Más significativa aún ha sido la reacción de los gobiernos involucrados. Las autoridades libias han detenido ya a los considerados culpables del asesinato de los cuatro funcionarios norteamericanos, evitando, quizá, que la flota de EE UU tenga que hacer justicia por su cuenta. Desde Túnez a Yemen, las fuerzas de seguridad de esos países, que obedecen ahora órdenes de gobernantes democráticos, se emplearon enérgicamente para evitar más violencia, cosa que, por lo general, consiguieron. En Egipto, después de un día de titubeos, el presidente Mohamed Morsi, de los Hermanos Musulmanes, hizo una rotunda condena de las protestas y evitó que éstas fueran a mayores.
El caso de Egipto es particularmente importante, al tratarse del país que ha sido hasta ahora el principal aliado norteamericano en Oriente Próximo y donde gobierna el partido más islamista de toda la primavera árabe. Para Washington es todo un reto el de mantener las relaciones con ese país en el plano de una estrecha colaboración.
Y, por tanto, el radicalismo está ante el reto de impedirlo. El mundo árabe se encuentra en una difícil encrucijada entre avanzar hacia el modelo de Turquía, donde convivan la democracia con una visión moderna del Islam, o del integrismo religioso. En esa apuesta está en juego también la política exterior de EE UU.

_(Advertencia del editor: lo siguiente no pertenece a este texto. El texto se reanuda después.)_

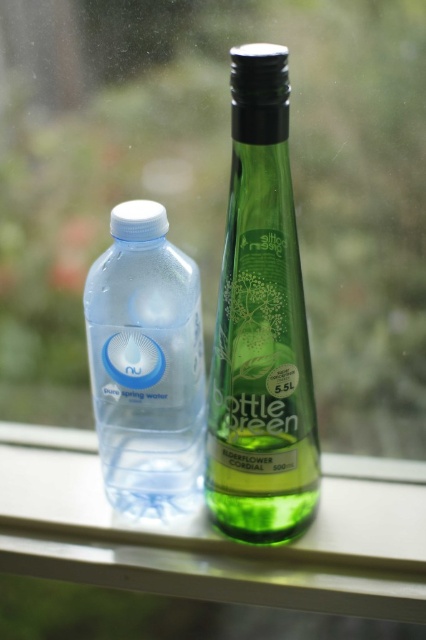 You are trying to place a small plant between the green glass bottle at center and the transparent plastic bottle at left on the windowsill. Based on their positions, can the plant fit between them horizontally?

The green glass bottle at center is located above the transparent plastic bottle at left, so they are not aligned horizontally. Therefore, there is no space between them horizontally for the plant to fit.

You are organizing a picnic and have both the green glass bottle at center and the transparent plastic bottle at left. If you want to carry more liquid, which bottle should you choose?

The green glass bottle at center is larger in size than the transparent plastic bottle at left, so it can hold more liquid. Choose the green glass bottle at center.

You are a photographer standing 1.5 meters away from the windowsill where the two bottles are placed. You want to capture a closeup of the bottles but ensure that the focus remains sharp on both. Given that your camera has a depth of field of 0.5 meters, will both bottles be in focus if you focus on the point at coordinates point [354,512]?

The distance between the point at point [354,512] and the camera is 1.00 meters. Since the photographer is standing 1.5 meters away from the windowsill, the depth of field of 0.5 meters would only cover objects between 1.0 meters and 2.0 meters from the camera. However, the bottles are on the windowsill which is 1.5 meters away, so focusing on the point at point [354,512] would place them within the depth of field range. Therefore, both bottles will be in focus. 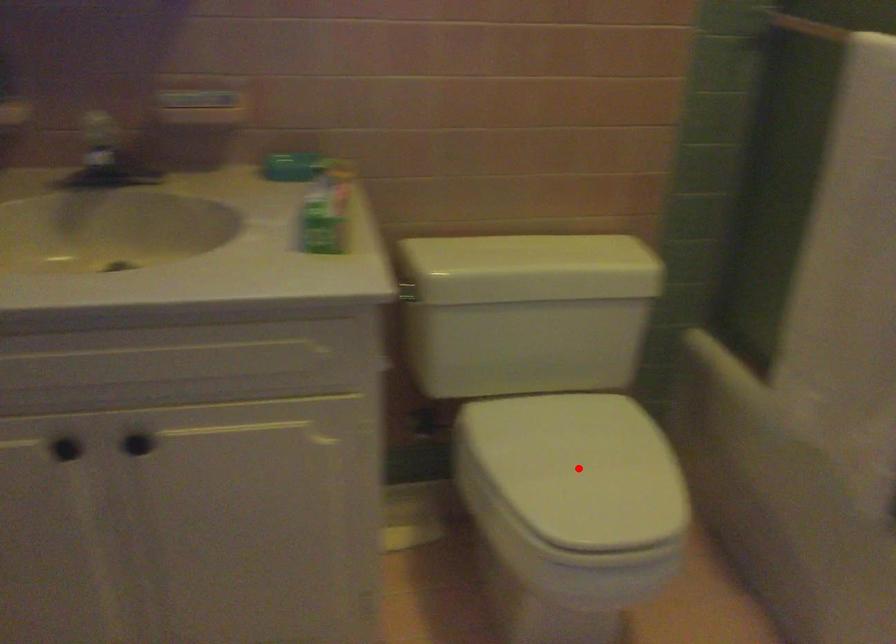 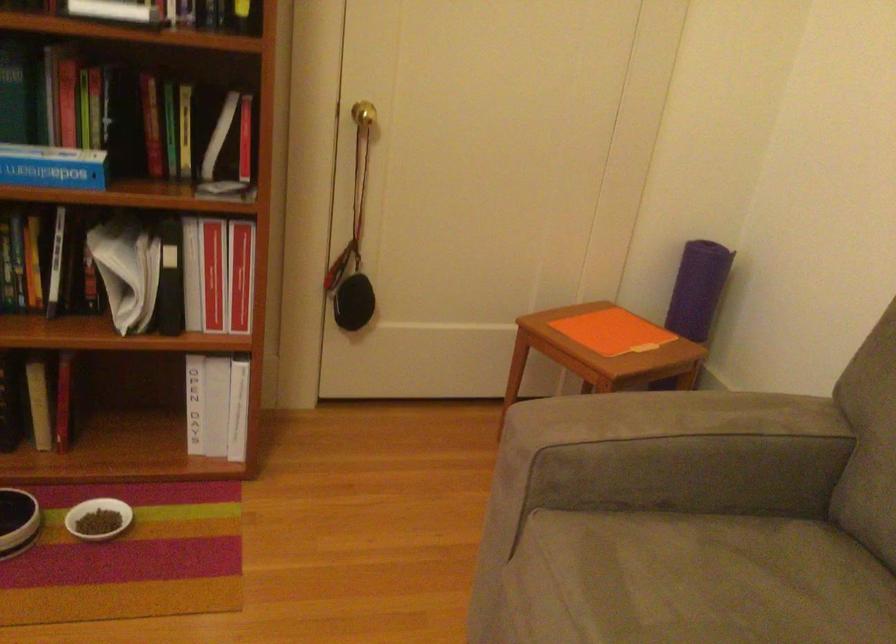 Question: I am providing you with two images of the same scene from different viewpoints. A red point is marked on the first image. Is the red point's position out of view in image 2?

Choices:
 (A) Yes
 (B) No

Answer: (A) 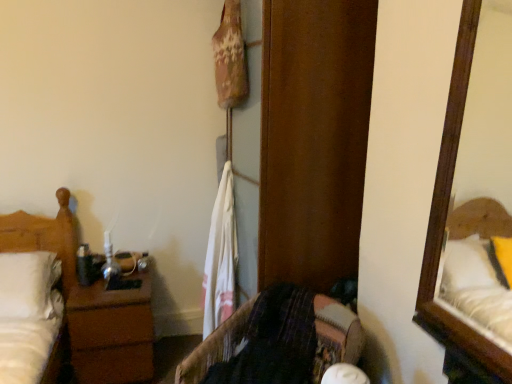 I want to click on vacant space situated above brown wood nightstand at left (from a real-world perspective), so click(117, 279). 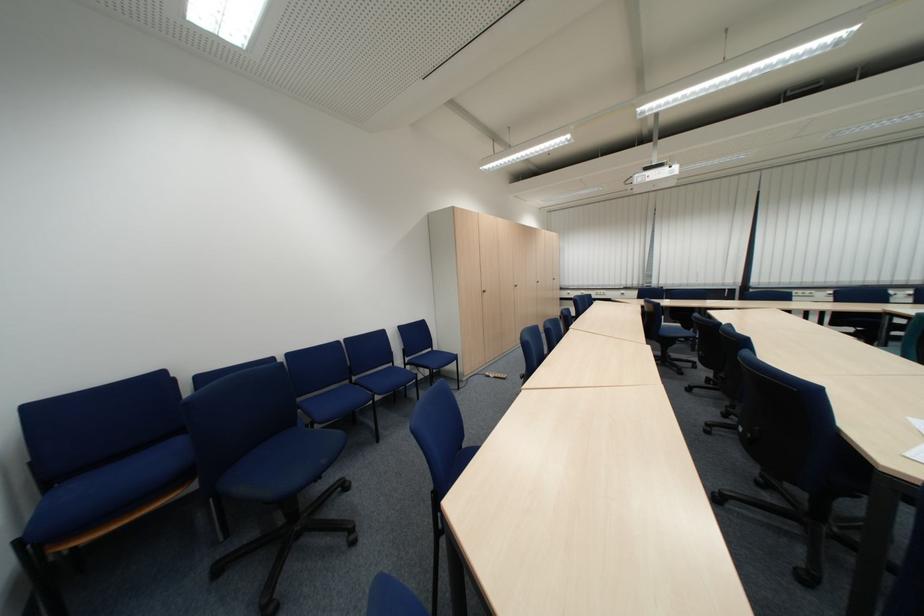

Obama apoyó la mayor parte de las revoluciones árabes –con excepción de los brotes surgidos en el Golfo- y ha depositado en los Gobiernos nacidos de ese levantamiento todas sus esperanzas de que EE UU mantenga su influencia en la región. Es una labor mucho más complicada que la de comprar la lealtad de unos cuantos dictadores. Pero también es mucho más rentable a largo plazo.
La democratización del mundo árabe es la única y definitiva garantía de estabilidad en la región. Su construcción es una labor titánica que, seguramente, va a llevar años y va a encontrar múltiples obstáculos. Sucesos como los de esta semana provocan desaliento y dan argumentos al fatalismo o a quienes ven al Islam incompatible con la democracia y la modernidad. Pero sería ilusorio pensar en la transformación de Oriente Próximo como un proceso fluido y tranquilo. Los extremistas, que antes se justificaban en la lucha contra el militarismo de George Bush, tendrán ahora que mostrarse abiertamente contra el progreso de sus propios pueblos, por más películas que cuenten.